From what i know aboout toys and what i see working with them(groomer) they can be a bit yappy and nippy.
What ive heard is poodles usually get better as the size gets bigger(toys,mini, and st.)
I want a spoo really bad but its jsut not the rite time for me..
if i were to pick between the two you can ttell id def.. go for the spooo.


----------



## Rockporters (Jan 14, 2010)

lizzardran08, I have to disagree about Toys being yappy and nippy. Like any dog, they only get that way if allowed or encouraged. Really they are just dogs regardless of size.

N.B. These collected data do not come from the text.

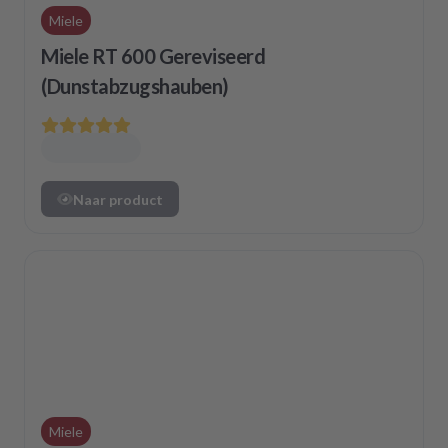
Miele
Miele RT 600 Gereviseerd
(Dunstabzugshauben)
Naar product
Miele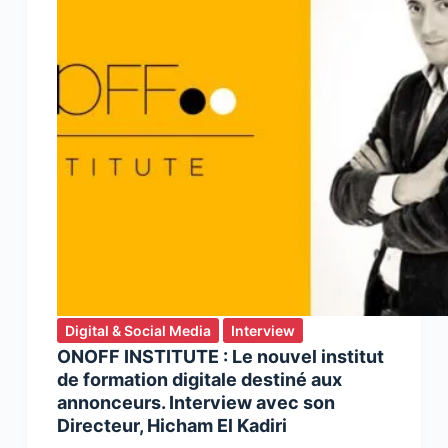
Digital & Social Media
Interview
ONOFF INSTITUTE : Le nouvel institut
de formation digitale destiné aux
annonceurs. Interview avec son
Directeur, Hicham El Kadiri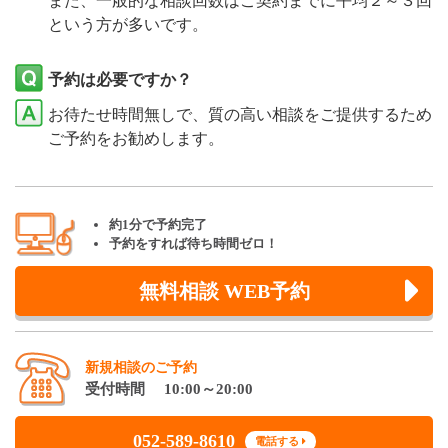
また、一般的な相談回数はご契約までに平均２～３回
という方が多いです。
予約は必要ですか？
お待たせ時間無しで、質の高い相談をご提供するため
ご予約をお勧めします。
約1分で予約完了
予約をすれば待ち時間ゼロ！
無料相談 WEB予約
新規相談のご予約
受付時間 10:00～20:00
052-589-8610
電話する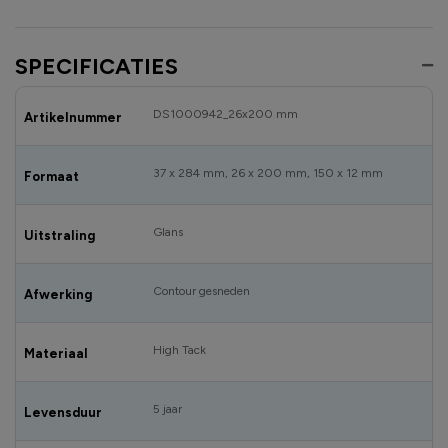
SPECIFICATIES
DS1000942_26x200 mm
Artikelnummer
37 x 284 mm, 26 x 200 mm, 150 x 12 mm
Formaat
Glans
Uitstraling
Contour gesneden
Afwerking
High Tack
Materiaal
5 jaar
Levensduur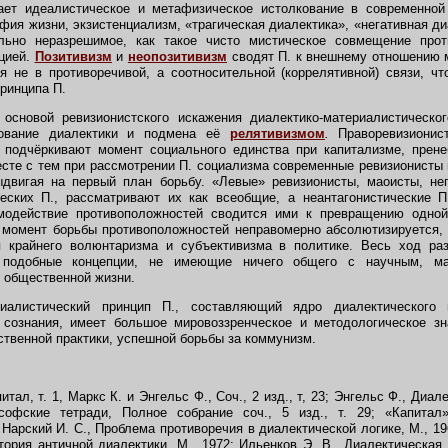
т идеалистическое и метафизическое истолкование в современной
ия жизни, экзистенциализм, «трагическая диалектика», «негативная ди
льно неразрешимое, как такое чисто мистическое совмещение прот
ицией.
Позитивизм
и
неопозитивизм
сводят П. к внешнему отношению
 не в противоречивой, а соотносительной (коррелятивной) связи, ч
ринципа П.
сновой ревизионистского искажения диалектико-материалистическо
кование диалектики и подмена её
релятивизмом
.
Праворевизионист
, подчёркивают момент социального единства при капитализме, прене
сте с тем при рассмотрении П. социализма современные ревизионисты
ыдвигая на первый план борьбу. «Левые» ревизионисты, маоисты, н
ческих П., рассматривают их как всеобщие, а неантагонистические 
имодействие противоположностей сводится ими к превращению одно
 момент борьбы противоположностей неправомерно абсолютизируется, 
 крайнего волюнтаризма и субъективизма в политике. Весь ход ра
т подобные концепции, не имеющие ничего общего с научным, ма
 общественной жизни.
алистический принцип П., составляющий ядро диалектического 
 сознания, имеет большое мировоззренческое и методологическое зн
ственной практики, успешной борьбы за коммунизм.
тал, т. 1, Маркс К. и Энгельс Ф., Соч., 2 изд., т, 23; Энгельс Ф., Диал
софские тетради, Полное собрание соч., 5 изд., т. 29; «Капита
 Нарский И. С., Проблема противоречия в диалектической логике, М., 1
тория античной диалектики, М., 1972; Ильенков Э. В., Диалектическая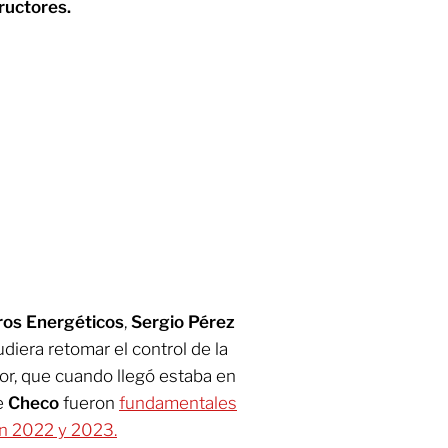
uctores.
ros Energéticos
,
Sergio Pérez
diera retomar el control de la
or, que cuando llegó estaba en
e
Checo
fueron
fundamentales
en 2022 y 2023.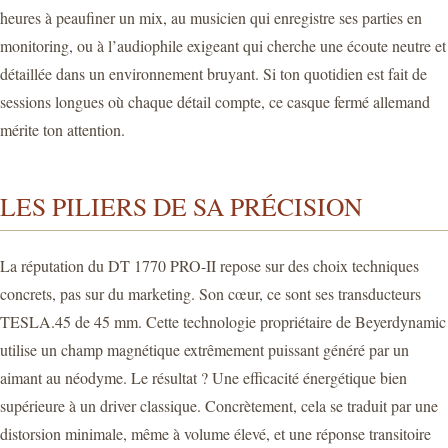
heures à peaufiner un mix, au musicien qui enregistre ses parties en
monitoring, ou à l’audiophile exigeant qui cherche une écoute neutre et
détaillée dans un environnement bruyant. Si ton quotidien est fait de
sessions longues où chaque détail compte, ce casque fermé allemand
mérite ton attention.
LES PILIERS DE SA PRÉCISION
La réputation du DT 1770 PRO-II repose sur des choix techniques
concrets, pas sur du marketing. Son cœur, ce sont ses transducteurs
TESLA.45 de 45 mm. Cette technologie propriétaire de Beyerdynamic
utilise un champ magnétique extrêmement puissant généré par un
aimant au néodyme. Le résultat ? Une efficacité énergétique bien
supérieure à un driver classique. Concrètement, cela se traduit par une
distorsion minimale, même à volume élevé, et une réponse transitoire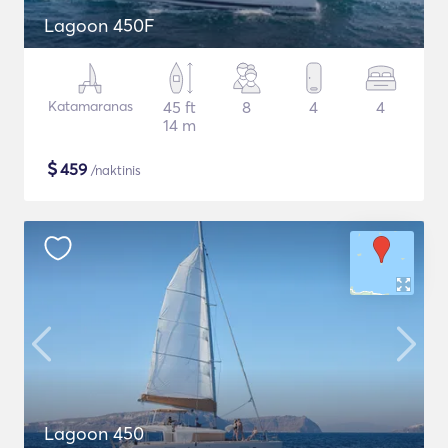
Lagoon 450F
Katamaranas
45 ft
8
4
4
14 m
$
459
/naktinis
Lagoon 450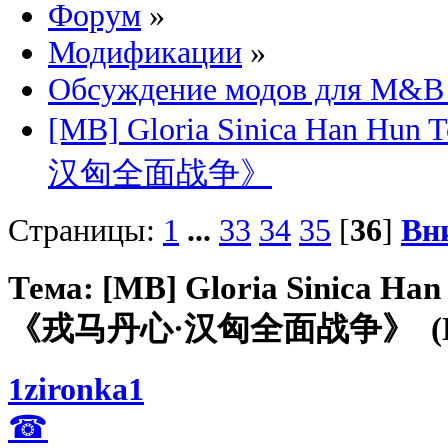
Форум
»
Модификации
»
Обсуждение модов для M&B 
[MB] Gloria Sinica Han Hun
汉匈全面战争》
Страницы:
1
...
33
34
35
[
36
]
Вн
Тема: [MB] Gloria Sinica Han 
《戎马丹心·汉匈全面战争》 (Прочи
1zironka1
☎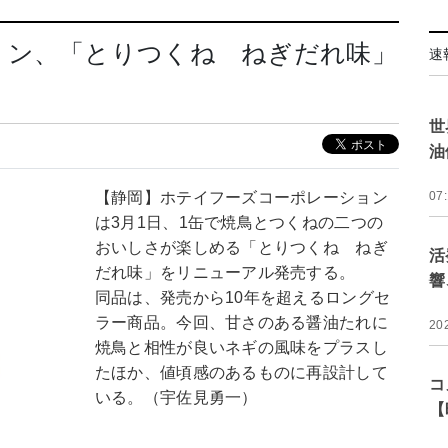
ョン、「とりつくね ねぎだれ味」
速
世
油
【静岡】ホテイフーズコーポレーション
07
は3月1日、1缶で焼鳥とつくねの二つの
おいしさが楽しめる「とりつくね ねぎ
活
だれ味」をリニューアル発売する。
響
同品は、発売から10年を超えるロングセ
ラー商品。今回、甘さのある醤油たれに
20
焼鳥と相性が良いネギの風味をプラスし
たほか、値頃感のあるものに再設計して
コ
いる。（宇佐見勇一）
【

My Toy isn't yappy. He's never been nippy. We've made him stand up for himself over the years (within reason). While he'd put any big dog in their place, he was never a tyrant either. Just enough bossing around so he wouldn't get squished LOL. He's a fabulous dog, I'd have another Toy in a heartbeat.


----------



## Beach girl (Aug 5, 2010)

I've had 3 minis in my life. Bounder had a medium activity level. He liked his walks and playing catch with a ball outside, but in the house, he was low-key and quiet.

Pippin is very low-key. He has short bursts of activity, and likes his morning and evening walks well enough, but in general, he's sort of a couch potato. But he's an older dog, too.

Casey is a zoomer. He adores running, loves our backyard agility set-up, occasionally gets the puppy zooms around the house even though he's now 2 years old. I would classify him as highly active.

So in my very limited experience, I'd say it depends on the individual dog. And of course, if you do have a very active mini or toy, it is going to be easier on the house and on your nerves as compared to a very active standard.

*Rockporters,* do you have any particular challenges when your dogs play together due to the large difference in size between them? My minis are of different sizes, with one being on the small end of the scale and the other one being a couple inches oversizes. So there's about 5" in height difference between them. Even with that small difference, we notice that Pippin does not like feeling overshadowed by Casey.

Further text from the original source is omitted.